Today's end-of-workweek stories:
Finally, today is the 157th anniversary of the surrender of the traitors and the end of the white rebellion in America. (Sounds different these days, doesn't it?)
Microsoft Azure and Office 365 suffered an outage yesterday that affected just about everything in their cloud:
Microsoft Corp. was hit by a massive cloud outage today that took most of its internet services offline.
Microsoft’s Azure cloud services, as well as Teams, Office 365, OneDrive, Skype, Xbox Live and Bing were all inaccessible due to the outage. Even the Azure Status page was reportedly taken offline.
The first reports of the outage emerged from users on Twitter, and were confirmed by the website DownDetector which showed that reports began flooding in at around 5 p.m. ET. It says it received thousands of notices from Xbox Live, Teams and Office users.
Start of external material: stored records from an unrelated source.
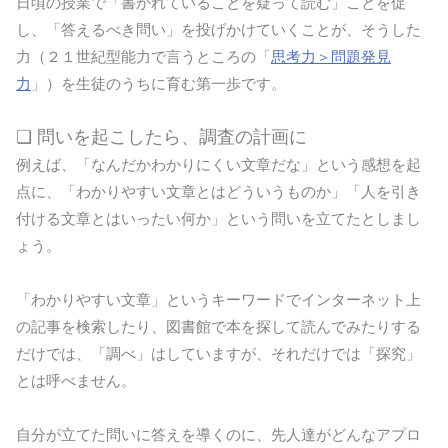
日頃の授業で「書かれていることを疑って読む」ことを促
し、「答えるべき問い」を投げかけていくことが、そうした
力（２１世紀型能力で言うところの「
思考力＞問題発見
力
」）を生徒のうちに育む第一歩です。
❏ 問いを起こしたら、調査の計画に
例えば、「なんだかわかりにくい文章だな」という感想を起
点に、「わかりやすい文章とはどういうものか」「人を引き
付ける文章とはいったい何か」という問いを立てたとしまし
ょう。
「わかりやすい文章」というキーワードでインターネット上
の記事を検索したり、図書館で本を探して読んでみたりする
だけでは、「調べ」はしていますが、それだけでは「探究」
とは呼べません。
自分が立てた問いに答えを導くのに、先人達がどんなアプロ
Microsoft 365’s Twitter status account posted another update at 6.35 p.m. ET saying that traffic was being rerouted to resilient DNS capabilities and that it was already “seeing an improvement in service availability.”
Today, Microsoft reported as a preliminary root cause "We are continuing to investigate the underlying cause for the DNS outage but we have observed that Microsoft DNS servers saw a spike in DNS traffic." In other words, it looks like they suffered a distributed denial-of-service (DDOS) attack on their internal name servers. The final analysis will come out next Thursday.
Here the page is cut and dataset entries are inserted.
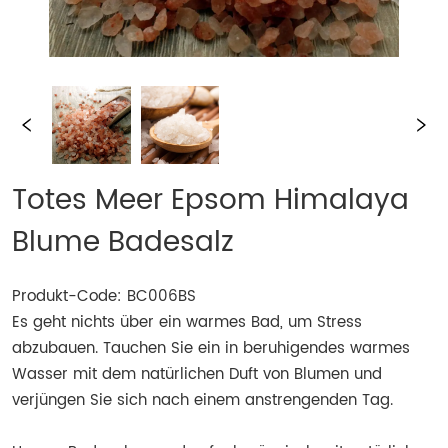
Totes Meer Epsom Himalaya
Blume Badesalz
Produkt-Code: BC006BS
Es geht nichts über ein warmes Bad, um Stress
abzubauen. Tauchen Sie ein in beruhigendes warmes
Wasser mit dem natürlichen Duft von Blumen und
verjüngen Sie sich nach einem anstrengenden Tag.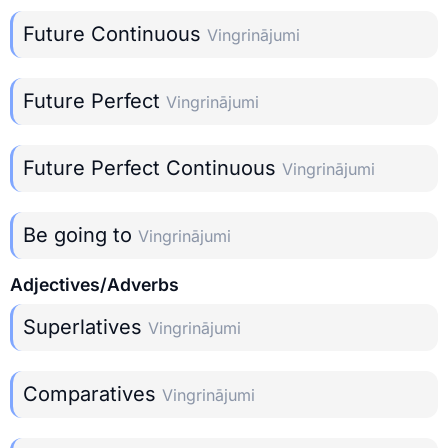
Future Continuous
Vingrinājumi
Future Perfect
Vingrinājumi
Future Perfect Continuous
Vingrinājumi
Be going to
Vingrinājumi
Adjectives/Adverbs
Superlatives
Vingrinājumi
Comparatives
Vingrinājumi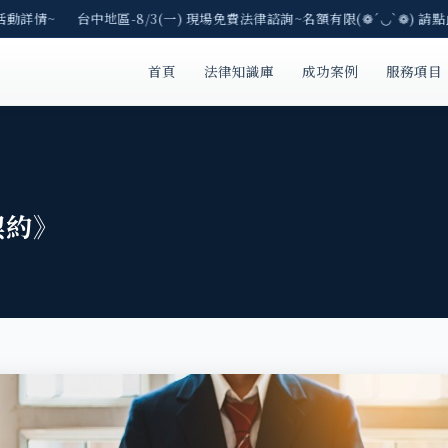
活動詳情~ 台中地區-8/3(一) 現場免費法律諮詢~名額有限(❁´◡`❁) 請點
首頁
法律知識庫
成功案例
服務項目
契約》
This outage was like the familiar "collective amnesia" trope in sci-fi where suddenly none of the characters recognizes any of the others, though they retain their normal personalities and abilities. (See, e.g., Dollhouse and Buffy. Joss Whedon lurves this trope.) For example, The Daily Parker was still running, but no one could get to it because the mapping from www.thedailparker.com to the Microsoft App Service hosting it has to go through Microsoft's internal name servers.
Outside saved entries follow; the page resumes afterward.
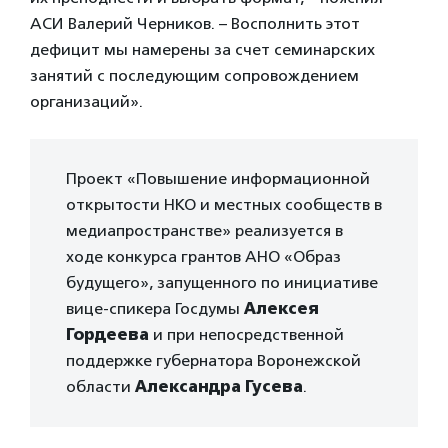
АСИ Валерий Черников. – Восполнить этот
дефицит мы намерены за счет семинарских
занятий с последующим сопровождением
организаций».
Проект «Повышение информационной
открытости НКО и местных сообществ в
медиапространстве» реализуется в
ходе конкурса грантов АНО «Образ
будущего», запущенного по инициативе
вице-спикера Госдумы
Алексея
Гордеева
и при непосредственной
поддержке губернатора Воронежской
области
Александра Гусева
.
I wonder if this was a DDOS attack from inside the house?
Even though my life for the past week has revolved around a happy, energetic ball of fur, the rest of the world has continued as if Cassie doesn't matter:
And if you still haven't seen our spring concert, you still can. Don't miss it!
I'm shaking my head at email service provider Postmark, who four weeks ago announced they would be phasing out support for TLS 1.0 (a network security protocol). I understood this when they announced it in February, 60 days ahead of their cutover to TLS 1.2, but didn't think it applied to anything of mine. This morning they sent a more focused email saying, "you're getting this email because we can see that this applies to you." Panic ensues.
Why panic? Because almost everything I've developed in the last 12 years depends on Postmark for email messaging, and the way they worded their notice, it seemed like all of those apps will fail on April 20th. And the only documentation they supplied relevant to me (and anyone else in the Microsoft universe) was a set of instructions on how to test TLS 1.2 support, not whether this would be a breaking change.
I immediately contacted their support group and said, as nicely as I can, "WTF dudes?" To which they replied, "oh yeah, bummer, dude." So I sent a lengthier reply just now and started digging into their source code. It turns out they're using an out-of-the-box Microsoft component that should transparently switch from TLS 1.0 to TLS 1.2 if asked to do so. I believe, therefore, the affected applications will be fine. In fact, fixing the problem may only require a simple, non-invasive change to Microsoft Azure settings for the affected applications. But I don't know that for sure. And I'm hoping their actual development team will respond with "yeah, no probs, dude, you're cool."
My other headache is literal, from staring at too many screens. So I'll do something else in a moment.